(Recorded data)
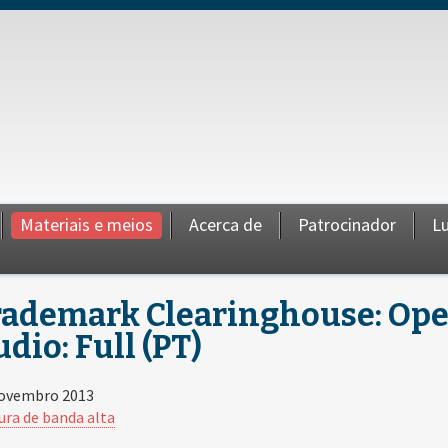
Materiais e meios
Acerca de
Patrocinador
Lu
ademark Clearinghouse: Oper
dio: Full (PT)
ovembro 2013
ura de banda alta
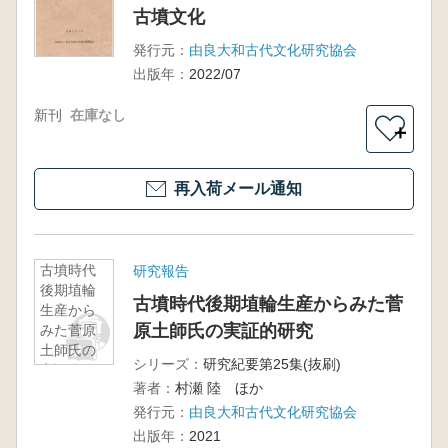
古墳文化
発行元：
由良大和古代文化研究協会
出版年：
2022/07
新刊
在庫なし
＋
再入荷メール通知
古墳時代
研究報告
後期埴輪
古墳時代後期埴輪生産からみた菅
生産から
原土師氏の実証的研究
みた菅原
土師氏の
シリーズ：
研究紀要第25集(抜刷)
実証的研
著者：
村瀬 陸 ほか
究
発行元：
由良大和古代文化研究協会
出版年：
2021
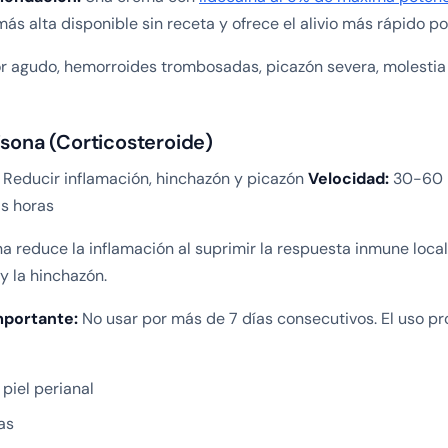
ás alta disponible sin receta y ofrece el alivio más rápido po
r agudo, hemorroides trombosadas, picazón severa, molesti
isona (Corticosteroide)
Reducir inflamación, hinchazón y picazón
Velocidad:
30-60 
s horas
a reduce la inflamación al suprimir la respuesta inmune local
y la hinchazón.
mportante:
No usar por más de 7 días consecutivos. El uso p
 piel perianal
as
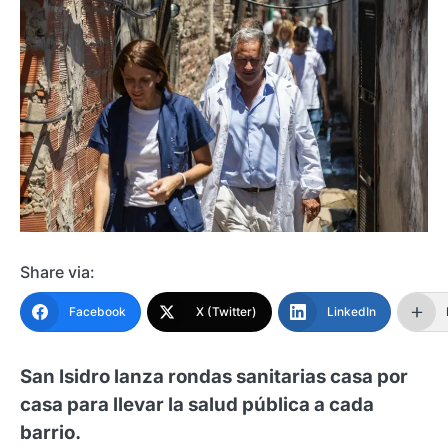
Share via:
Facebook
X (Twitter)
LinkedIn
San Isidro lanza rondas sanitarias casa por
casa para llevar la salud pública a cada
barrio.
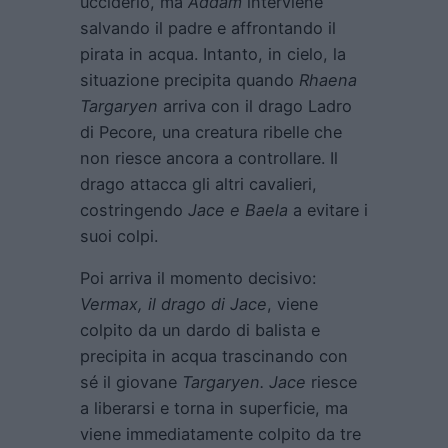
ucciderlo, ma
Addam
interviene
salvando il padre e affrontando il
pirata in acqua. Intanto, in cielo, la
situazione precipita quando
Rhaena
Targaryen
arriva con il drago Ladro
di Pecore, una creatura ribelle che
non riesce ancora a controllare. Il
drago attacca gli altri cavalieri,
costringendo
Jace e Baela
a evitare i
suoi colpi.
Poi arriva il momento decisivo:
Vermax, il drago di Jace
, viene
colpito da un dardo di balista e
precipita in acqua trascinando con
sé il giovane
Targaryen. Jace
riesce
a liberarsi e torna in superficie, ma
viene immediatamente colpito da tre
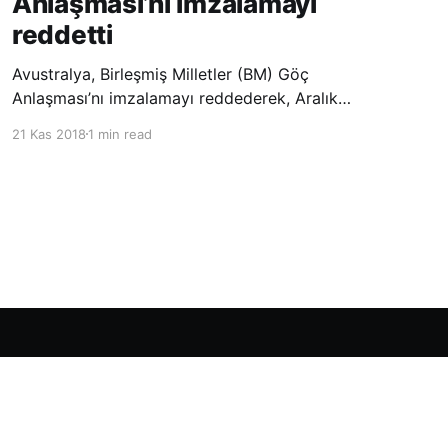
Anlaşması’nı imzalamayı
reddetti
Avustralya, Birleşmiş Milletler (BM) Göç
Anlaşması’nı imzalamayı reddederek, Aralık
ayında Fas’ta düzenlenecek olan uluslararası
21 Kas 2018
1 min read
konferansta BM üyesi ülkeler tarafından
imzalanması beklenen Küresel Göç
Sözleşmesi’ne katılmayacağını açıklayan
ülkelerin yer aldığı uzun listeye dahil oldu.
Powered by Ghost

--

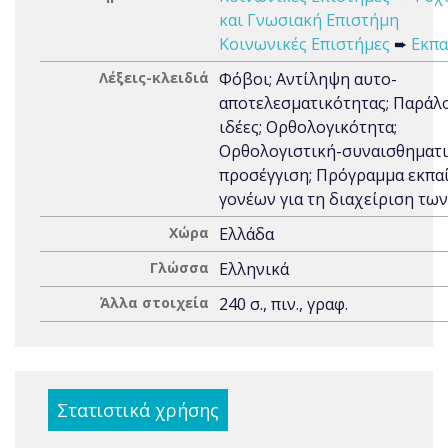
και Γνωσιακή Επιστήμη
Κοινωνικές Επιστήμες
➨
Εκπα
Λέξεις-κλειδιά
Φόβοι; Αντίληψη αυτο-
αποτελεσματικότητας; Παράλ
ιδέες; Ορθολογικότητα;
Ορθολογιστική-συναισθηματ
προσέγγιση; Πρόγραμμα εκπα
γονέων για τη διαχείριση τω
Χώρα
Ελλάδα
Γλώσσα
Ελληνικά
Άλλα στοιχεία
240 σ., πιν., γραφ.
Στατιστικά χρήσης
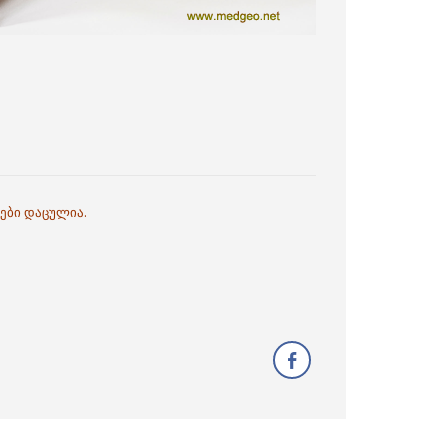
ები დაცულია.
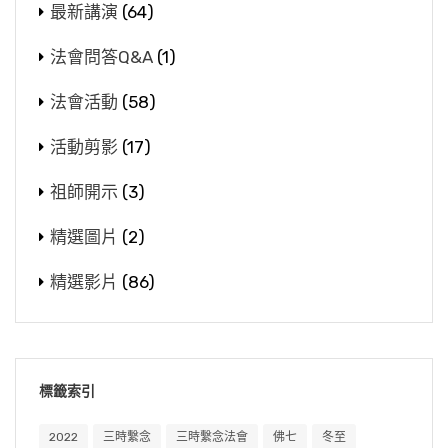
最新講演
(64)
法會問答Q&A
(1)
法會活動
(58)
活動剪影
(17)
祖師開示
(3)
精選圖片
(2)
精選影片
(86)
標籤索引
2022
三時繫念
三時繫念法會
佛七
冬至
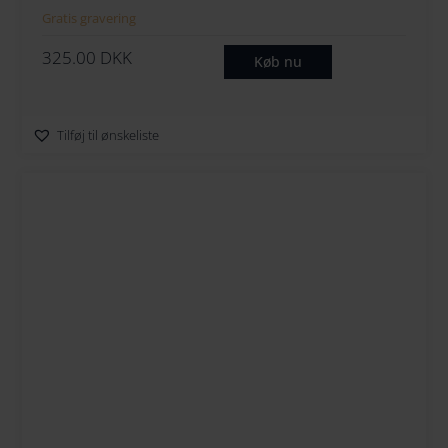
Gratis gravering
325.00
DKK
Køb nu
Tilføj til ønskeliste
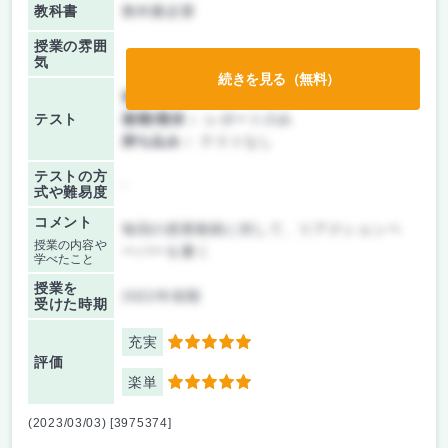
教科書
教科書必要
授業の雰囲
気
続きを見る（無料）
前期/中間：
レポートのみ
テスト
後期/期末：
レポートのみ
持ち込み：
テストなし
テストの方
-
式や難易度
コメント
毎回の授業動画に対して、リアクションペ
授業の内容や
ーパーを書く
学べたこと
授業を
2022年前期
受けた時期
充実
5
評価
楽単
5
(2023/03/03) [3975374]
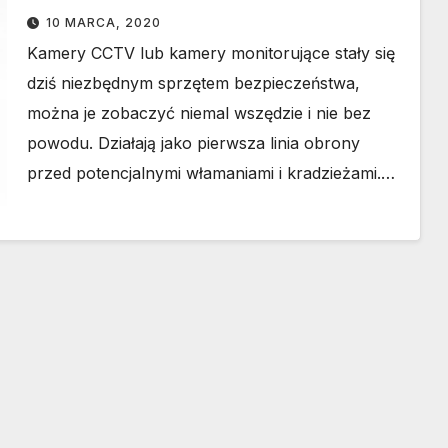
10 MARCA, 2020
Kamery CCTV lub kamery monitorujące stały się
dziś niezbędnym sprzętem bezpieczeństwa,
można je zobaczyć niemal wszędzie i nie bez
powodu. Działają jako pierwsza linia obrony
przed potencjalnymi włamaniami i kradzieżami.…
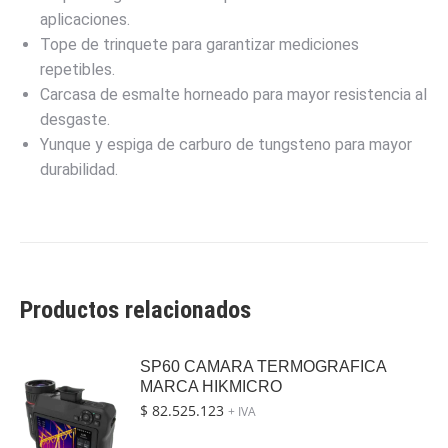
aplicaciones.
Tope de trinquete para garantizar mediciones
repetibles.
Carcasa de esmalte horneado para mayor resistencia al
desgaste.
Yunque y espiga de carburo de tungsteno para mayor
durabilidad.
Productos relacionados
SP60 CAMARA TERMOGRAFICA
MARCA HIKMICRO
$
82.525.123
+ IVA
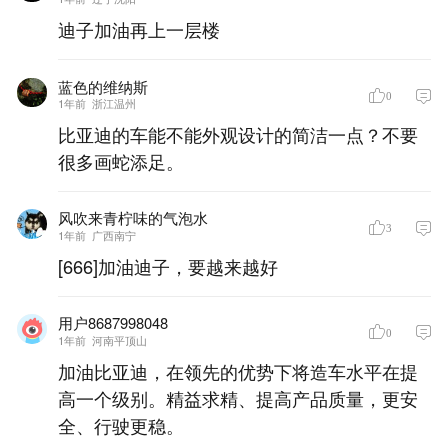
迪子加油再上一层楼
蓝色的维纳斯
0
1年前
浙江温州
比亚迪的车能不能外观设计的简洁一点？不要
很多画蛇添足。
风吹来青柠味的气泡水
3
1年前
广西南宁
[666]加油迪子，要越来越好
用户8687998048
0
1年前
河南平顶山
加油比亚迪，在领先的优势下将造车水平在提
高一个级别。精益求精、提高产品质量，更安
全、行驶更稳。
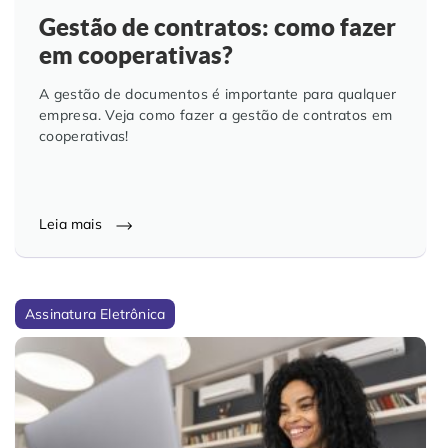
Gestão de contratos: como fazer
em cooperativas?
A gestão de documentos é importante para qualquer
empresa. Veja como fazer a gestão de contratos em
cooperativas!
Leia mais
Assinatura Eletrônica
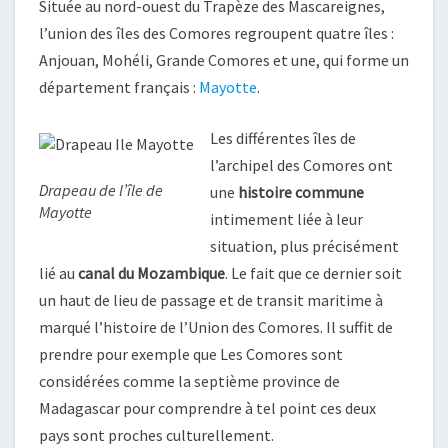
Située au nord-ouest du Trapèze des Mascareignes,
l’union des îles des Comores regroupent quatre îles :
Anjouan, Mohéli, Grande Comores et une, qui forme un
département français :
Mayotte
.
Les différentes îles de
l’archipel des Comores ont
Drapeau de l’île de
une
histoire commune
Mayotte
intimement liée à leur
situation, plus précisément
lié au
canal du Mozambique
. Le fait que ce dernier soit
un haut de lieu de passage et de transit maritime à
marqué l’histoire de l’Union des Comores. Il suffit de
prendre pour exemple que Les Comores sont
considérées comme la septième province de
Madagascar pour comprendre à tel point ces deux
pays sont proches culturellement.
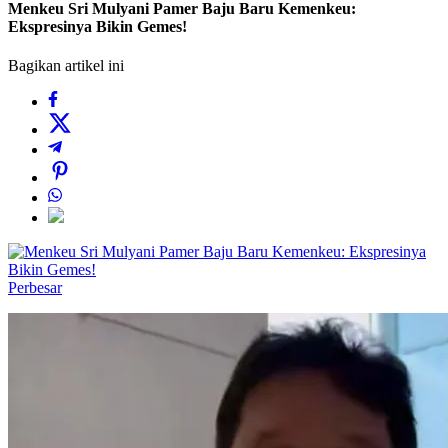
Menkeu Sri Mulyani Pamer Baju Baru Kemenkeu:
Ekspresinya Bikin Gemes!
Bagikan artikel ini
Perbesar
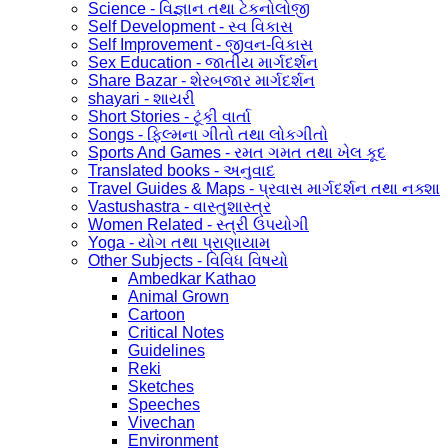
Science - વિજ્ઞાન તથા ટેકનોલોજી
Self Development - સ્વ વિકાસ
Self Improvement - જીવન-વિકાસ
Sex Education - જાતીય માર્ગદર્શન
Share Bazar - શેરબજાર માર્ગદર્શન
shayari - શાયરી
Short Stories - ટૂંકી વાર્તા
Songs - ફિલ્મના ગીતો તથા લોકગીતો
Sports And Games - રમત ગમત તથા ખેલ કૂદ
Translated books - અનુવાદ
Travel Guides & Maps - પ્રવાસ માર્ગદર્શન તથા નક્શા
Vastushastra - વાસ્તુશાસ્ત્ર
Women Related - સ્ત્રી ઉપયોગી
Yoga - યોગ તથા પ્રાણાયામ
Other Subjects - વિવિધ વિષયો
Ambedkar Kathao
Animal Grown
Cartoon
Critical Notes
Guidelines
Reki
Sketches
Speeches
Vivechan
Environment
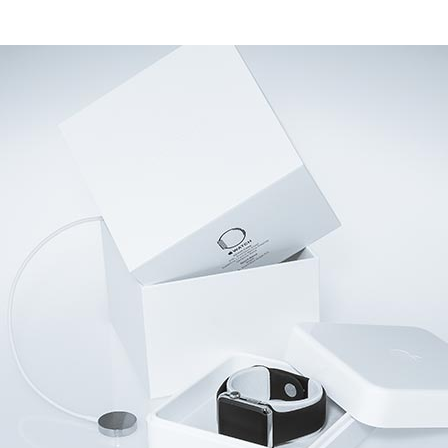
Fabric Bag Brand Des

→ **ASSIGNMENT**
Working from the data above, extract solely the lines from the one containing "costringendo" through the one containing "viene immediatamente colpito da tre", exactly as they appear, both included.

→ **FINAL ANSWER**
costringendo
Jace e Baela
a evitare i
suoi colpi.
Poi arriva il momento decisivo:
Vermax, il drago di Jace
, viene
colpito da un dardo di balista e
precipita in acqua trascinando con
sé il giovane
Targaryen. Jace
riesce
a liberarsi e torna in superficie, ma
viene immediatamente colpito da tre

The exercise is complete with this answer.